=== Section Start ===

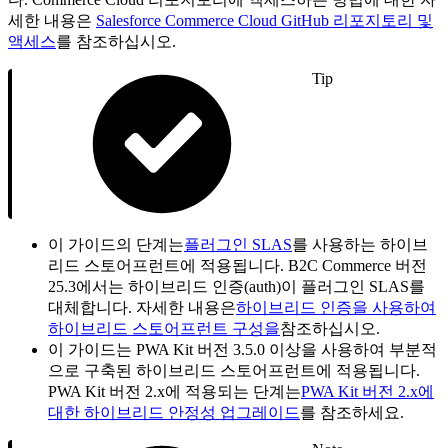
세한 내용은
Salesforce Commerce Cloud GitHub 리포지토리 및
액세스
를 참조하십시오.
Tip
이 가이드의 단계는
플러그인 SLAS
를 사용하는 하이브
리드 스토어프런트에 적용됩니다. B2C Commerce 버전
25.3에서는 하이브리드 인증(auth)이 플러그인 SLAS를
대체합니다. 자세한 내용은
하이브리드 인증을 사용하여
하이브리드 스토어프런트 구성을
참조하십시오.
이 가이드는 PWA Kit 버전 3.5.0 이상을 사용하여 부분적
으로 구축된 하이브리드 스토어프런트에 적용됩니다.
PWA Kit 버전 2.x에 적용되는 단계는
PWA Kit 버전 2.x에
대한 하이브리드 안정성 업그레이드
를 참조하세요.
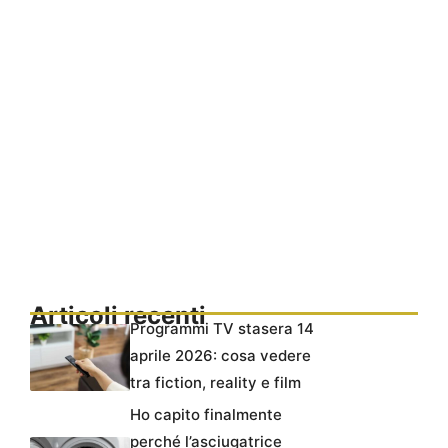
Articoli recenti
Programmi TV stasera 14
aprile 2026: cosa vedere
tra fiction, reality e film
Ho capito finalmente
perché l’asciugatrice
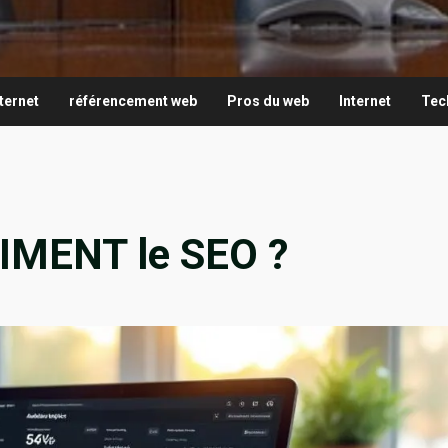
1
ternet
référencement web
Pros du web
Internet
Tec
IMENT le SEO ?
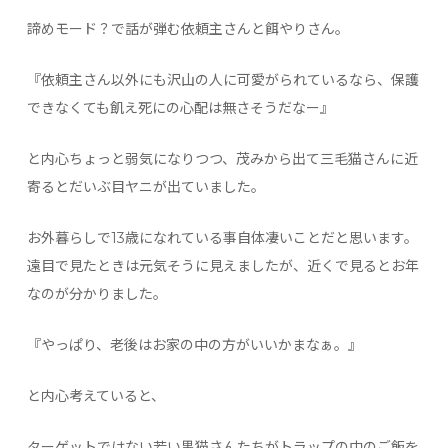
諦めモード？で話が弾む依頼主さんと餌やりさん。
『依頼主さん以外にも沢山の人に可愛がられているなら、保護
できなくても飢え死にの心配は無さそうだなー』
と内心ちょっと弱気になりつつ、茂みから出て三毛猫さんに近
寄るとだいぶ目ヤニが出ていました。
お外暮らしで13歳になれている事自体凄いことだと思います。
遠目で見たときは元気そうに見えましたが、近くで見るとお年
なのが分かりました。
『やっぱり、老後はお家の中の方がいいかまなぁ。』
と内心考えていると、
ターゲットではない若い黒猫さんたちがトラップの中のご飯を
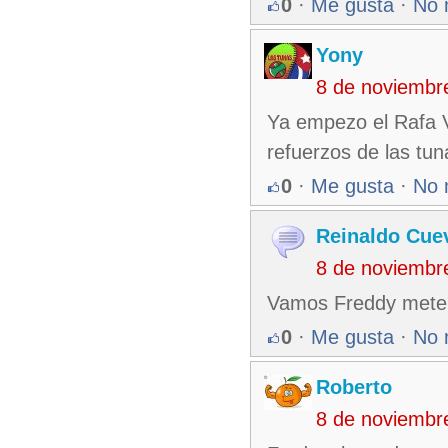
0
·
Me gusta
·
No 
Yony
8 de noviembr
Ya empezo el Rafa V
refuerzos de las tu
0
·
Me gusta
·
No 
Reinaldo Cue
8 de noviembr
Vamos Freddy mete m
0
·
Me gusta
·
No 
Roberto
8 de noviembr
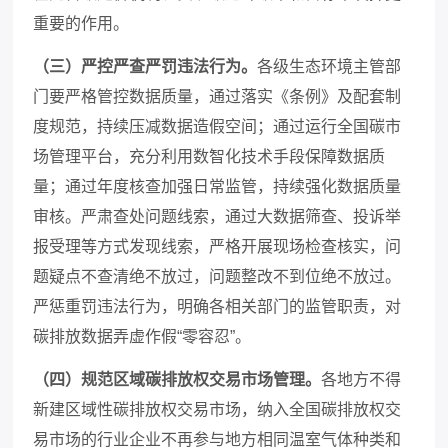
重要的作用。
（三）严控严查严罚违法行为。
各级生态环境主管部
门要严格管控数据质量，通过落实《条例》及配套制
度规范，持续压减数据造假空间；通过运行全国碳市
场管理平台，充分利用数智化技术手段保障数据质
量；通过年度核查加强日常监管，持续强化数据质量
审核。严肃查处问题线索，通过大数据筛查、投诉举
报受理等方式发现线索，严格开展现场检查核实，问
题疑点不查清绝不放过，问题整改不到位绝不放过。
严惩重罚违法行为，明确各相关部门的监管职责，对
碳排放数据弄虚作假“零容忍”。
（四）规范区域碳排放权交易市场管理。
各地方不得
新建区域性碳排放权交易市场，纳入全国碳排放权交
易市场的行业企业不再参与地方相同温室气体种类和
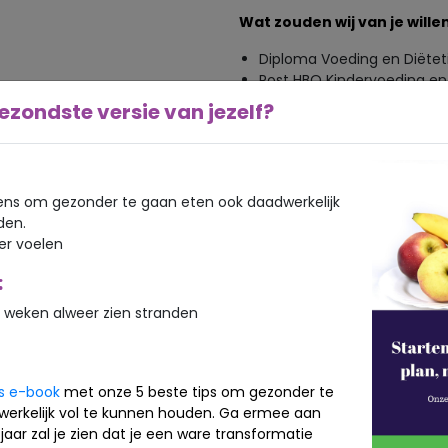
Wat zouden wij van je willen
Diploma Voeding en Diëtet
Post HBO Kindervoeding en 
Diëtetiek is een pré
ezondste versie van jezelf?
Je hebt al werk- en/ of sta
Ook als je alleen stage hebt
van harte welkom om te sol
Je bent beschikbaar op in
ns om gezonder te gaan eten ook daadwerkelijk
vrijdag en bereid om in de
den.
Competenties: ondernemend
ker voelen
proactief en betrokken
Je vindt het leuk om allee
:
achtergrond staat het team 
Je beschikt over uitsteke
 weken alweer zien stranden
vaardigheden
Je woont bij voorkeur dich
Ingeschreven in het Kwalit
is e-book
met onze 5 beste tips om gezonder te
Lid van de NVD
werkelijk vol te kunnen houden. Ga ermee aan
Wij houden van AI als aanvu
jaar zal je zien dat je een ware transformatie
geschreven motivatiebriev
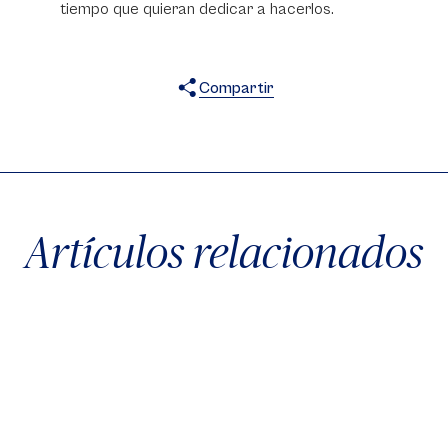
tiempo que quieran dedicar a hacerlos.
Compartir
X
Facebook
WhatsApp
Artículos relacionados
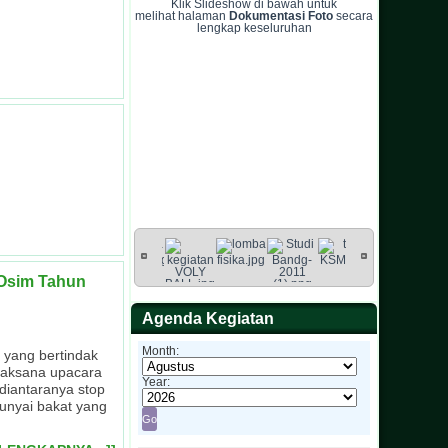
Klik Slideshow di bawah untuk
melihat halaman
Dokumentasi Foto
secara
lengkap keseluruhan
 Osim Tahun
Agenda Kegiatan
Month:
 yang bertindak
laksana upacara
Year:
diantaranya stop
unyai bakat yang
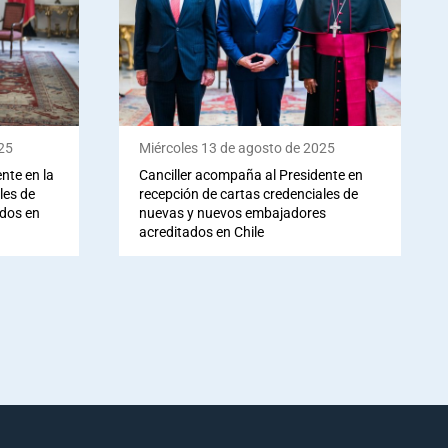
25
Miércoles 13 de agosto de 2025
nte en la
Canciller acompaña al Presidente en
les de
recepción de cartas credenciales de
dos en
nuevas y nuevos embajadores
acreditados en Chile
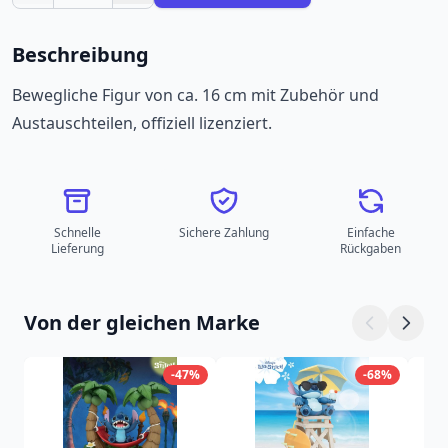
Beschreibung
Bewegliche Figur von ca. 16 cm mit Zubehör und
Austauschteilen, offiziell lizenziert.
Schnelle
Sichere Zahlung
Einfache
Lieferung
Rückgaben
Von der gleichen Marke
-47%
-68%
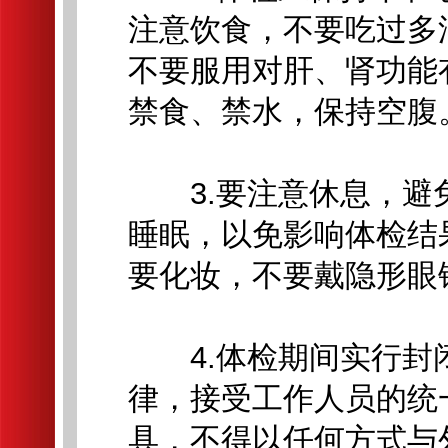
注意饮食，不要吃过多
不要服用对肝、肾功能
禁食、禁水，保持空腹
3.要注意休息，避
睡眠，以免影响体检结
要化妆，不要戴隐形眼
4.体检期间实行封
律，接受工作人员的统
具，不得以任何方式与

=== Section End ===

Set down each entry above exactly as it appears. Omit the pictures.

세한 내용은
Salesforce Commerce Cloud GitHub 리포지토리 및
액세스
를 참조하십시오.
Tip
이 가이드의 단계는
플러그인 SLAS
를 사용하는 하이브
리드 스토어프런트에 적용됩니다. B2C Commerce 버전
25.3에서는 하이브리드 인증(auth)이 플러그인 SLAS를
대체합니다. 자세한 내용은
하이브리드 인증을 사용하여
하이브리드 스토어프런트 구성을
참조하십시오.
이 가이드는 PWA Kit 버전 3.5.0 이상을 사용하여 부분적
으로 구축된 하이브리드 스토어프런트에 적용됩니다.
PWA Kit 버전 2.x에 적용되는 단계는
PWA Kit 버전 2.x에
대한 하이브리드 안정성 업그레이드
를 참조하세요.
Articoli recenti
Programmi TV stasera 14
aprile 2026: cosa vedere
tra fiction, reality e film
Ho capito finalmente
perché l’asciugatrice
1
ternet
référencement web
Pros du web
Internet
Tec
IMENT le SEO ?
諦めモード？で話が弾む依頼主さんと餌やりさん。
『依頼主さん以外にも沢山の人に可愛がられているなら、保護
できなくても飢え死にの心配は無さそうだなー』
と内心ちょっと弱気になりつつ、茂みから出て三毛猫さんに近
寄るとだいぶ目ヤニが出ていました。
お外暮らしで13歳になれている事自体凄いことだと思います。
遠目で見たときは元気そうに見えましたが、近くで見るとお年
なのが分かりました。
『やっぱり、老後はお家の中の方がいいかまなぁ。』
と内心考えていると、
ターゲットではない若い黒猫さんたちがトラップの中のご飯を
0
·
Me gusta
·
No 
Yony
8 de noviembr
Ya empezo el Rafa V
refuerzos de las tu
0
·
Me gusta
·
No 
Reinaldo Cue
8 de noviembr
Vamos Freddy mete m
0
·
Me gusta
·
No 
Roberto
8 de noviembr
重要的作用。
（三）严控严查严罚违法行为。
各级生态环境主管部
门要严格管控数据质量，通过落实《条例》及配套制
度规范，持续压减数据造假空间；通过运行全国碳市
场管理平台，充分利用数智化技术手段保障数据质
量；通过年度核查加强日常监管，持续强化数据质量
审核。严肃查处问题线索，通过大数据筛查、投诉举
报受理等方式发现线索，严格开展现场检查核实，问
题疑点不查清绝不放过，问题整改不到位绝不放过。
严惩重罚违法行为，明确各相关部门的监管职责，对
碳排放数据弄虚作假“零容忍”。
（四）规范区域碳排放权交易市场管理。
各地方不得
新建区域性碳排放权交易市场，纳入全国碳排放权交
易市场的行业企业不再参与地方相同温室气体种类和
Wat zouden wij van je willen
Diploma Voeding en Diëtet
Post HBO Kindervoeding en 
Diëtetiek is een pré
ezondste versie van jezelf?
Je hebt al werk- en/ of sta
Ook als je alleen stage hebt
van harte welkom om te sol
Je bent beschikbaar op in
ns om gezonder te gaan eten ook daadwerkelijk
vrijdag en bereid om in de
den.
Competenties: ondernemend
ker voelen
proactief en betrokken
Je vindt het leuk om allee
:
achtergrond staat het team 
Je beschikt over uitsteke
 weken alweer zien stranden
vaardigheden
Je woont bij voorkeur dich
Ingeschreven in het Kwalit
is e-book
met onze 5 beste tips om gezonder te
Lid van de NVD
werkelijk vol te kunnen houden. Ga ermee aan
Wij houden van AI als aanvu
jaar zal je zien dat je een ware transformatie
geschreven motivatiebriev
tiempo que quieran dedicar a hacerlos.
Compartir
X
Facebook
WhatsApp
Artículos relacionados
Klik Slideshow di bawah untuk
melihat halaman
Dokumentasi Foto
secara
lengkap keseluruhan
 Osim Tahun
Agenda Kegiatan
Month:
 yang bertindak
laksana upacara
Year:
diantaranya stop
unyai bakat yang
25
Miércoles 13 de agosto de 2025
nte en la
Canciller acompaña al Presidente en
les de
recepción de cartas credenciales de
dos en
nuevas y nuevos embajadores
acreditados en Chile
Beschreibung
Bewegliche Figur von ca. 16 cm mit Zubehör und
Austauschteilen, offiziell lizenziert.
Schnelle
Sichere Zahlung
Einfache
Lieferung
Rückgaben
Von der gleichen Marke
-47%
-68%
注意饮食，不要吃过多
不要服用对肝、肾功能
禁食、禁水，保持空腹
3.要注意休息，避
睡眠，以免影响体检结
要化妆，不要戴隐形眼
4.体检期间实行封
律，接受工作人员的统
具，不得以任何方式与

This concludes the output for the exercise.